The spark SparkSession object has all the necessary options set to make connections work. Users have two options to set custom or job-specific configurations like executor CPU and memory parameters.
1. Specify the configuration inline
With SparkContext's setSystemProperty method, you can set Spark properties that will be picked up while building the SparkSession object. You can set any Spark property like below before calling cmldata's get_spark_session method.
Python script
import cml.data_v1 as cmldata
from pyspark import SparkContext
SparkContext.setSystemProperty('spark.executor.cores', '4')

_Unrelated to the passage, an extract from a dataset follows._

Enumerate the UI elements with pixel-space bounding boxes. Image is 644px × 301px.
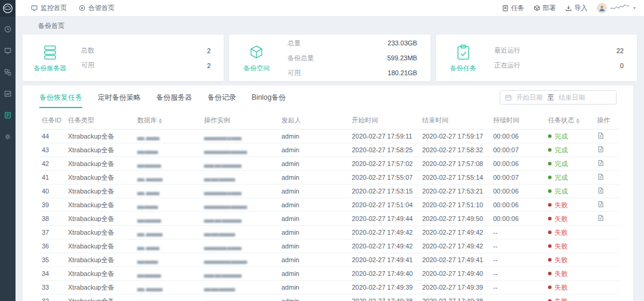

SparkContext.setSystemProperty('spark.executor.memory', '8g')
CONNECTION_NAME = "go01-aw-dl"
conn = cmldata.get_connection(CONNECTION_NAME)

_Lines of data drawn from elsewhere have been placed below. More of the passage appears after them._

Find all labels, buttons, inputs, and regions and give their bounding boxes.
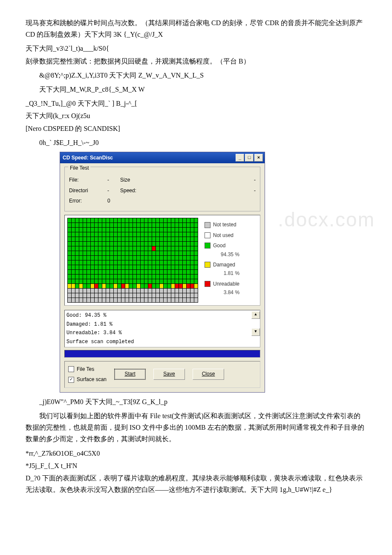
paragraph: _Q3_!N_Tu,]_@0 天下大同_` ] B_j-^_[: [26, 98, 366, 109]
paragraph: 天下大同(k_r:x Oj(z5u: [26, 110, 366, 121]
dash: -: [107, 176, 120, 184]
dash: -: [107, 186, 120, 195]
not-tested-swatch: [205, 222, 210, 228]
file-test-group: File Test File: - Size - Directori - Spe…: [64, 167, 260, 211]
paragraph: *J5j_F_{_X t_H'N: [26, 460, 366, 471]
save-button[interactable]: Save: [153, 369, 185, 380]
file-test-checkbox[interactable]: [68, 366, 74, 372]
unreadable-percent: 3.84 %: [205, 288, 239, 297]
paragraph: 现马赛克和跳帧的碟片时间点与次数。（其结果同样适合家电 CD 的刻录，尽管 CD…: [26, 17, 366, 40]
scroll-down-button[interactable]: ▼: [251, 328, 260, 336]
log-line: Damaged: 1.81 %: [66, 320, 258, 329]
unreadable-swatch: [205, 281, 210, 287]
paragraph: *rr,^_Z7k6O1OE_o4C5X0: [26, 448, 366, 459]
good-swatch: [205, 243, 210, 249]
log-box: Good: 94.35 % Damaged: 1.81 % Unreadable…: [64, 310, 260, 347]
watermark: .docx.com: [278, 203, 375, 236]
progress-bar: [64, 350, 260, 358]
paragraph: &@8Y;^;p)Z.X_i,Y,i3T0 天下大同 Z_W_v_A_VN_K_…: [26, 69, 366, 81]
surface-grid: [67, 218, 199, 303]
maximize-button[interactable]: □: [245, 154, 254, 162]
size-label: Size: [120, 176, 154, 184]
speed-label: Speed:: [120, 186, 154, 195]
window-title: CD Speed: ScanDisc: [63, 153, 113, 162]
log-line: Unreadable: 3.84 %: [66, 329, 258, 337]
damaged-swatch: [205, 262, 210, 268]
dash: -: [254, 176, 256, 184]
minimize-button[interactable]: _: [236, 154, 244, 162]
surface-scan-check-label: Surface scan: [77, 375, 107, 384]
legend-column: Not tested Not used Good 94.35 % Damaged…: [202, 215, 242, 305]
good-percent: 94.35 %: [205, 250, 239, 259]
error-value: 0: [107, 197, 120, 205]
paragraph: _j)E0W"^_PM0 天下大同_~_T3[9Z G_K_l_p: [26, 396, 366, 408]
file-label: File:: [69, 176, 107, 184]
damaged-percent: 1.81 %: [205, 269, 239, 278]
log-line: Good: 94.35 %: [66, 311, 258, 320]
paragraph: D_?0 下面的表面测试区，表明了碟片读取的难易程度。其绿块表示能够顺利读取，黄…: [26, 472, 366, 495]
close-window-button[interactable]: Close: [193, 369, 224, 380]
not-used-swatch: [205, 232, 210, 238]
paragraph: 我们可以看到如上图的软件界面中有 File test(文件测试)区和表面测试区，…: [26, 410, 366, 445]
start-button[interactable]: Start: [114, 369, 146, 380]
surface-panel: Not tested Not used Good 94.35 % Damaged…: [64, 215, 260, 306]
paragraph: 天下大同_v3\2`l_t)a___k/S0{: [26, 43, 366, 54]
paragraph: 刻录数据完整性测试：把数据拷贝回硬盘，并观测其流畅程度。（平台 B）: [26, 55, 366, 67]
paragraph: 0h_` J$E_J_H_\-~_J0: [26, 137, 366, 148]
legend-unreadable: Unreadable: [213, 280, 239, 288]
dash: -: [254, 186, 256, 195]
legend-not-used: Not used: [213, 231, 233, 240]
paragraph: 天下大同_M_W,R_P_c8{_S_M_X W: [26, 84, 366, 95]
scandisc-window: CD Speed: ScanDisc _ □ × File Test File:…: [60, 152, 265, 393]
close-button[interactable]: ×: [254, 154, 263, 162]
titlebar: CD Speed: ScanDisc _ □ ×: [60, 152, 265, 163]
bottom-bar: File Tes ✓ Surface scan Start Save Close: [64, 361, 260, 388]
paragraph: [Nero CDSPEED 的 SCANDISK]: [26, 123, 366, 134]
group-legend: File Test: [68, 164, 90, 172]
directory-label: Directori: [69, 186, 107, 195]
scroll-up-button[interactable]: ▲: [251, 311, 260, 319]
file-test-check-label: File Tes: [77, 365, 94, 373]
legend-not-tested: Not tested: [213, 220, 236, 229]
surface-scan-checkbox[interactable]: ✓: [68, 377, 74, 383]
error-label: Error:: [69, 197, 107, 205]
log-line: Surface scan completed: [66, 338, 258, 346]
legend-damaged: Damaged: [213, 260, 235, 269]
legend-good: Good: [213, 241, 225, 250]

spark = conn.get_spark_session()
2. Use spark-defaults.conf
By placing a file called spark-defaults.conf in your project root (/home/cdsw/), you can set Spark properties for your SparkSession. The properties configured in this file will be automatically appended to the global Spark defaults.
spark-defaults.conf
spark.executor.cores=4
spark.executor.memory=8g
Python script
import cml.data_v1 as cmldata
CONNECTION_NAME = "go01-aw-dl"
conn = cmldata.get_connection(CONNECTION_NAME)

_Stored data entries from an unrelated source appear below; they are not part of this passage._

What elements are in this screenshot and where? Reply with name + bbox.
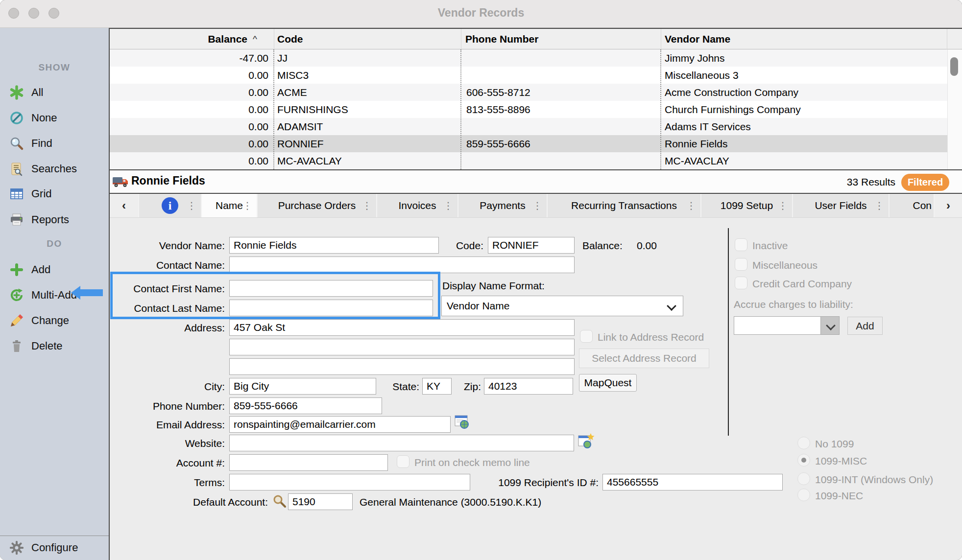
recipient-id-field[interactable] xyxy=(602,474,783,490)
table-row[interactable]: 0.00 ADAMSIT Adams IT Services xyxy=(110,118,947,135)
tab-label: Recurring Transactions xyxy=(571,200,677,211)
tab-menu-dots[interactable]: ⋮ xyxy=(362,194,372,217)
results-count: 33 Results xyxy=(813,176,895,188)
table-row[interactable]: 0.00 FURNISHINGS 813-555-8896 Church Fur… xyxy=(110,101,947,118)
radio-1099-int[interactable] xyxy=(797,472,810,485)
tab-menu-dots[interactable]: ⋮ xyxy=(187,194,196,217)
tab-menu-dots[interactable]: ⋮ xyxy=(686,194,696,217)
email-address-field[interactable] xyxy=(229,416,451,433)
radio-1099-misc[interactable] xyxy=(797,454,810,467)
mapquest-button[interactable]: MapQuest xyxy=(579,374,637,392)
tab-menu-dots[interactable]: ⋮ xyxy=(443,194,453,217)
tab-menu-dots[interactable]: ⋮ xyxy=(778,194,788,217)
credit-card-company-checkbox[interactable] xyxy=(735,277,747,289)
account-number-field[interactable] xyxy=(229,454,388,471)
sidebar-item-label: Change xyxy=(31,314,69,327)
column-header-code[interactable]: Code xyxy=(277,29,424,49)
sidebar-item-delete[interactable]: Delete xyxy=(0,333,109,359)
info-icon: i xyxy=(162,197,178,214)
tab-menu-dots[interactable]: ⋮ xyxy=(532,194,542,217)
website-field[interactable] xyxy=(229,435,574,451)
tab-info[interactable]: i ⋮ xyxy=(139,194,201,217)
zip-field[interactable] xyxy=(484,378,573,395)
open-website-icon[interactable] xyxy=(578,433,595,451)
table-row[interactable]: 0.00 MISC3 Miscellaneous 3 xyxy=(110,67,947,84)
prohibited-icon xyxy=(8,111,25,125)
table-row[interactable]: -47.00 JJ Jimmy Johns xyxy=(110,49,947,67)
cell-vendor: Jimmy Johns xyxy=(665,49,939,67)
table-row-selected[interactable]: 0.00 RONNIEF 859-555-6666 Ronnie Fields xyxy=(110,135,947,152)
table-row[interactable]: 0.00 ACME 606-555-8712 Acme Construction… xyxy=(110,84,947,101)
radio-1099-nec-label: 1099-NEC xyxy=(815,489,863,502)
print-memo-checkbox[interactable] xyxy=(397,455,409,468)
sidebar-item-grid[interactable]: Grid xyxy=(0,181,109,207)
contact-name-field[interactable] xyxy=(229,257,575,273)
tab-invoices[interactable]: Invoices ⋮ xyxy=(377,194,457,217)
accrue-liability-select-button[interactable] xyxy=(820,316,840,335)
tab-menu-dots[interactable]: ⋮ xyxy=(874,194,884,217)
link-address-checkbox[interactable] xyxy=(580,330,593,343)
city-field[interactable] xyxy=(229,378,376,395)
radio-no-1099[interactable] xyxy=(797,437,810,449)
detail-vendor-name: Ronnie Fields xyxy=(131,174,205,187)
cell-balance: 0.00 xyxy=(110,101,268,118)
default-account-field[interactable] xyxy=(288,493,353,510)
filtered-badge[interactable]: Filtered xyxy=(901,174,949,191)
vendor-name-field[interactable] xyxy=(229,237,439,254)
sort-ascending-icon[interactable]: ^ xyxy=(253,29,265,49)
cell-code: JJ xyxy=(277,49,454,67)
contact-last-name-field[interactable] xyxy=(229,300,433,316)
sidebar-item-add[interactable]: Add xyxy=(0,257,109,282)
select-address-record-button[interactable]: Select Address Record xyxy=(579,349,709,368)
phone-number-field[interactable] xyxy=(229,397,382,414)
sidebar-item-searches[interactable]: Searches xyxy=(0,156,109,182)
tab-recurring-transactions[interactable]: Recurring Transactions ⋮ xyxy=(548,194,700,217)
account-lookup-icon[interactable] xyxy=(272,494,287,510)
sidebar-item-change[interactable]: Change xyxy=(0,308,109,333)
vendor-name-label: Vendor Name: xyxy=(108,239,225,252)
column-separator xyxy=(660,49,661,169)
send-email-icon[interactable] xyxy=(455,414,470,431)
sidebar-item-find[interactable]: Find xyxy=(0,131,109,156)
tab-contact-truncated[interactable]: Con xyxy=(890,194,934,217)
radio-1099-nec[interactable] xyxy=(797,489,810,501)
tab-name[interactable]: Name ⋮ xyxy=(202,194,257,217)
display-name-format-select[interactable]: Vendor Name xyxy=(441,296,683,316)
sidebar-item-none[interactable]: None xyxy=(0,105,109,131)
inactive-checkbox[interactable] xyxy=(735,238,747,251)
accrue-add-button[interactable]: Add xyxy=(847,317,883,335)
cell-code: FURNISHINGS xyxy=(277,101,454,118)
state-field[interactable] xyxy=(422,378,452,395)
annotation-arrow xyxy=(80,289,103,296)
tab-menu-dots[interactable]: ⋮ xyxy=(242,194,252,217)
contact-first-name-field[interactable] xyxy=(229,280,433,297)
address-line3-field[interactable] xyxy=(229,358,575,375)
terms-field[interactable] xyxy=(229,474,470,490)
tabs-scroll-left-button[interactable]: ‹ xyxy=(110,194,138,217)
column-header-phone[interactable]: Phone Number xyxy=(465,29,627,49)
code-field[interactable] xyxy=(488,237,575,254)
miscellaneous-checkbox[interactable] xyxy=(735,258,747,271)
column-header-balance[interactable]: Balance xyxy=(110,29,247,49)
address-line1-field[interactable] xyxy=(229,319,575,336)
website-label: Website: xyxy=(108,437,225,450)
tab-1099-setup[interactable]: 1099 Setup ⋮ xyxy=(701,194,792,217)
tab-user-fields[interactable]: User Fields ⋮ xyxy=(793,194,889,217)
address-line2-field[interactable] xyxy=(229,339,575,355)
cell-phone xyxy=(466,152,652,169)
credit-card-company-label: Credit Card Company xyxy=(752,277,852,290)
window-title: Vendor Records xyxy=(0,6,962,20)
default-account-label: Default Account: xyxy=(113,495,268,509)
tab-label: Con xyxy=(913,200,932,211)
sidebar-item-reports[interactable]: Reports xyxy=(0,207,109,233)
tab-payments[interactable]: Payments ⋮ xyxy=(458,194,547,217)
scrollbar-thumb[interactable] xyxy=(950,57,958,76)
accrue-liability-select[interactable] xyxy=(734,316,821,335)
tab-purchase-orders[interactable]: Purchase Orders ⋮ xyxy=(258,194,376,217)
tabs-scroll-right-button[interactable]: › xyxy=(935,194,962,217)
sidebar-item-configure[interactable]: Configure xyxy=(0,536,109,560)
trash-icon xyxy=(8,339,25,353)
table-row[interactable]: 0.00 MC-AVACLAY MC-AVACLAY xyxy=(110,152,947,169)
column-header-vendor[interactable]: Vendor Name xyxy=(665,29,861,49)
sidebar-item-all[interactable]: All xyxy=(0,80,109,105)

spark = conn.get_spark_session()
Conclusion
CML supports flexibility by offering two ways to configure its Spark connection snippets. The inline option helps users who want to fine-tune their Spark applications and want to configure different properties per Spark job. The spark-defaults.conf option helps users who want to set Spark properties that are applied for the whole Project.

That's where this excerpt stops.